What you need to do:
In the entries below, find the line with "réunies ici !" and the line with "nsinya secara maksimal. Setiap kamera"; reproduce those two lines and all lines between them exactly, without pictures.

[Stored items from a collection]
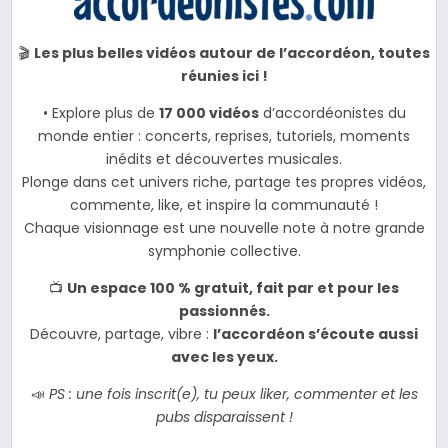
🎬
Les plus belles vidéos autour de l’accordéon, toutes
réunies ici !
• Explore plus de
17 000 vidéos
d’accordéonistes du
monde entier : concerts, reprises, tutoriels, moments
inédits et découvertes musicales.
Plonge dans cet univers riche, partage tes propres vidéos,
commente, like, et inspire la communauté !
Chaque visionnage est une nouvelle note à notre grande
symphonie collective.
📺
Un espace 100 % gratuit, fait par et pour les
passionnés.
Découvre, partage, vibre :
l’accordéon s’écoute aussi
avec les yeux.
📣
PS : une fois inscrit(e), tu peux liker, commenter et les
pubs disparaissent !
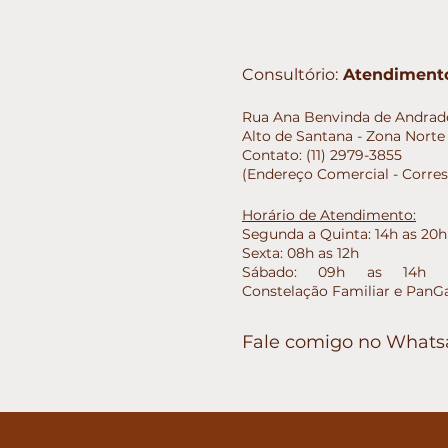
Consultório:
Atendimento
Rua Ana Benvinda de Andrade
Alto de Santana - Zona Norte 
Contato: (11) 2979-3855
(Endereço Comercial - Corre
Horário de Atendimento:
Segunda a Quinta: 14h as 20h
Sexta: 08h as 12h
Sábado: 09h as 14h (E
Constelação Familiar e PanG
Fale comigo no What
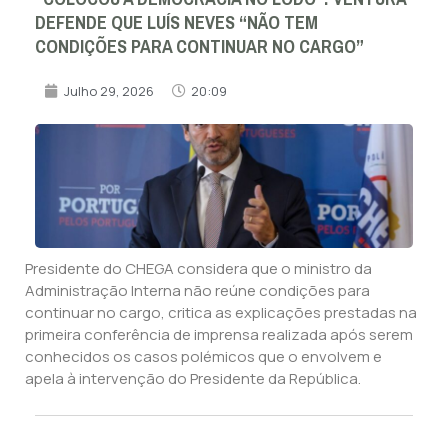
DEFENDE QUE LUÍS NEVES “NÃO TEM
CONDIÇÕES PARA CONTINUAR NO CARGO”
Julho 29, 2026
20:09
Presidente do CHEGA considera que o ministro da
Administração Interna não reúne condições para
continuar no cargo, critica as explicações prestadas na
primeira conferência de imprensa realizada após serem
conhecidos os casos polémicos que o envolvem e
apela à intervenção do Presidente da República.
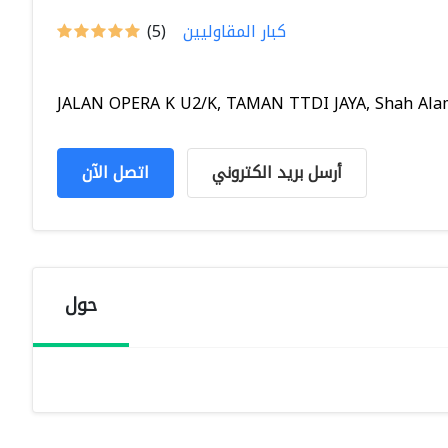
كبار المقاوليين
(5)
JALAN OPERA K U2/K, TAMAN TTDI JAYA, Shah Alam,
أرسل بريد الكتروني
اتصل الآن
حول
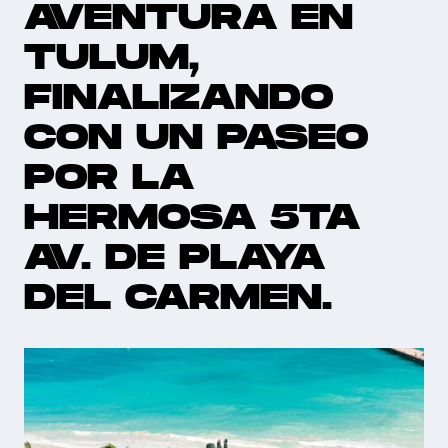
AVENTURA EN
TULUM,
FINALIZANDO
CON UN PASEO
POR LA
HERMOSA 5TA
AV. DE PLAYA
DEL CARMEN.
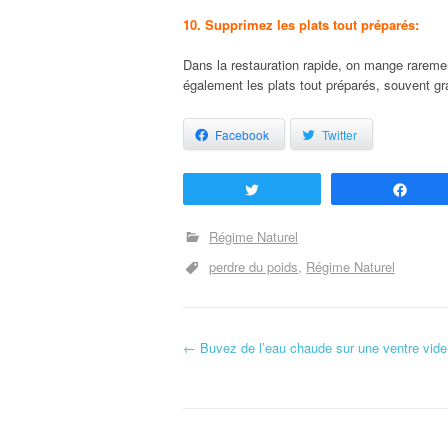
10. Supprimez les plats tout préparés:
Dans la restauration rapide, on mange raremen
également les plats tout préparés, souvent gr
Facebook
Twitter
Tweetez
Part
Régime Naturel
perdre du poids
Régime Naturel
←
Buvez de l’eau chaude sur une ventre vide
Navigation d'article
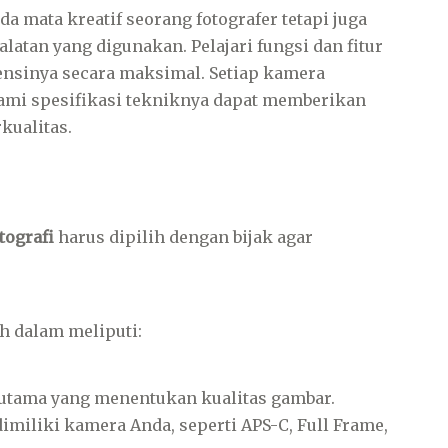
a mata kreatif seorang fotografer tetapi juga
tan yang digunakan. Pelajari fungsi dan fitur
nsinya secara maksimal. Setiap kamera
i spesifikasi tekniknya dapat memberikan
kualitas.
otografi
harus dipilih dengan bijak agar
h dalam meliputi:
 utama yang menentukan kualitas gambar.
imiliki kamera Anda, seperti APS-C, Full Frame,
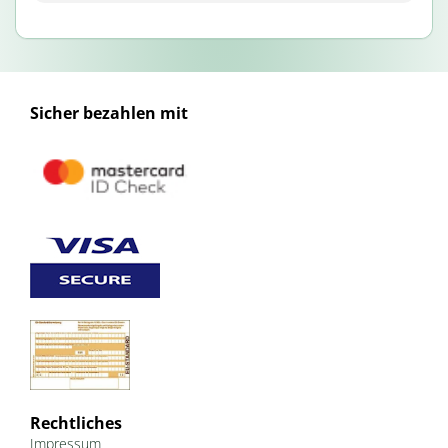
Sicher bezahlen mit
Rechtliches
Impressum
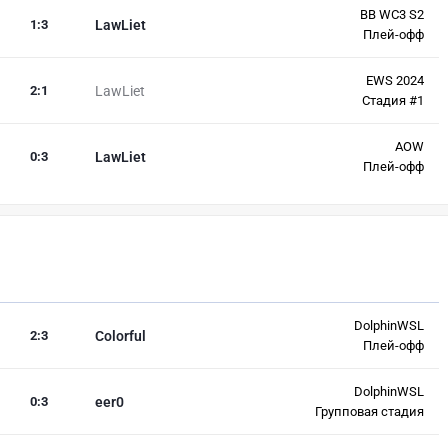
BB WC3 S2
1
:
3
LawLiet
Плей-офф
EWS 2024
2
:
1
LawLiet
Стадия #1
AOW
0
:
3
LawLiet
Плей-офф
DolphinWSL
2
:
3
Colorful
Плей-офф
DolphinWSL
0
:
3
eer0
Групповая стадия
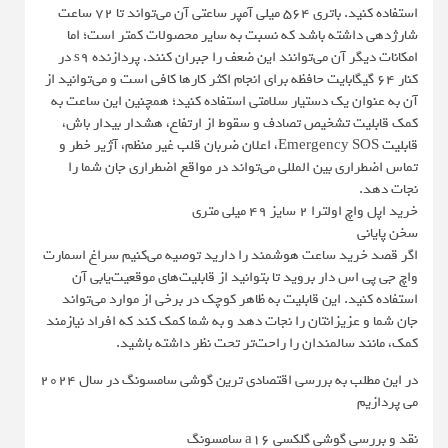
استفاده کنید. باتری 564 میلی آمپر ساعتی آن می‌تواند تا 72 ساعت
شارژدهی داشته باشد که نسبت به سایر محصولات کمتر است؛‌ اما
امکانات دیگر آن می‌توانند این ضعف را جبران کنند. پردازنده s9 در
کنار 64 گیگابایت حافظه برای انجام اکثر کارها کافی است و می‌توانید از
آن به عنوان یک دستیار سلامتی استفاده کنید؛ همچنین این ساعت به
کمک قابلیت تشخیص تصادف و سقوط از ارتفاع، هشدار بیدار باش،
قابلیت Emergency SOS، اعلان ضربان قلب غیر منظم، آژیر خطر و
تماس اضطراری بین المللی می‌تواند در مواقع اضطراری جان شما را
نجات دهد.
خرید اپل واچ اولترا 2 سایز 49 میلی متری
سخن پایانی
اگر قصد خرید ساعت هوشمند را دارید توصیه می‌کنیم سراغ اسمارت
واچ جی پی اس دار بروید تا بتوانید از قابلیت‌های موقعیت‌یابی آن
استفاده کنید. این قابلیت به ظاهر کوچک در برخی از موارد می‌تواند
جان شما و عزیزانتان را نجات دهد و به شما کمک کند که افراد نیازمند
کمک، مانند سالمندان را راحت‌تر تحت نظر داشته باشید.
در این مطلب به بررسی اقتصادی ترین گوشی سامسونگ در سال ۲۰۲۴
می پردازیم
نقد و بررسی گوشی گلکسی a16 سامسونگ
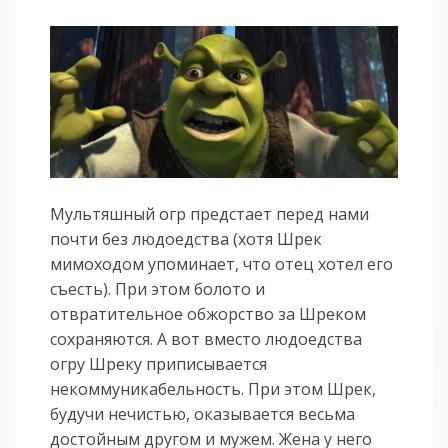
Мультяшный огр предстает перед нами
почти без людоедства (хотя Шрек
мимоходом упоминает, что отец хотел его
съесть). При этом болото и
отвратительное обжорство за Шреком
сохраняются. А вот вместо людоедства
огру Шреку приписывается
некоммуникабельность. При этом Шрек,
будучи нечистью, оказывается весьма
достойным другом и мужем. Жена у него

Answer box:
réunies ici !
• Explore plus de
17 000 vidéos
d’accordéonistes du
monde entier : concerts, reprises, tutoriels, moments
inédits et découvertes musicales.
Plonge dans cet univers riche, partage tes propres vidéos,
commente, like, et inspire la communauté !
Chaque visionnage est une nouvelle note à notre grande
symphonie collective.
📺
Un espace 100 % gratuit, fait par et pour les
passionnés.
Découvre, partage, vibre :
l’accordéon s’écoute aussi
avec les yeux.
📣
PS : une fois inscrit(e), tu peux liker, commenter et les
pubs disparaissent !
Consultório:
Atendimento
Rua Ana Benvinda de Andrade
Alto de Santana - Zona Norte 
Contato: (11) 2979-3855
(Endereço Comercial - Corre
Horário de Atendimento:
Segunda a Quinta: 14h as 20h
Sexta: 08h as 12h
Sábado: 09h as 14h (E
Constelação Familiar e PanG
Fale comigo no What
DEFENDE QUE LUÍS NEVES “NÃO TEM
CONDIÇÕES PARA CONTINUAR NO CARGO”
Julho 29, 2026
20:09
Presidente do CHEGA considera que o ministro da
Administração Interna não reúne condições para
continuar no cargo, critica as explicações prestadas na
primeira conferência de imprensa realizada após serem
conhecidos os casos polémicos que o envolvem e
apela à intervenção do Presidente da República.
كبار المقاوليين
(5)
JALAN OPERA K U2/K, TAMAN TTDI JAYA, Shah Alam,
أرسل بريد الكتروني
اتصل الآن
حول
AVENTURA EN
TULUM,
FINALIZANDO
CON UN PASEO
POR LA
HERMOSA 5TA
AV. DE PLAYA
DEL CARMEN.
10. Supprimez les plats tout préparés:
Dans la restauration rapide, on mange raremen
également les plats tout préparés, souvent gr
Facebook
Twitter
Tweetez
Part
Régime Naturel
perdre du poids
Régime Naturel
←
Buvez de l’eau chaude sur une ventre vide
Navigation d'article
a mata kreatif seorang fotografer tetapi juga
tan yang digunakan. Pelajari fungsi dan fitur
nsinya secara maksimal. Setiap kamera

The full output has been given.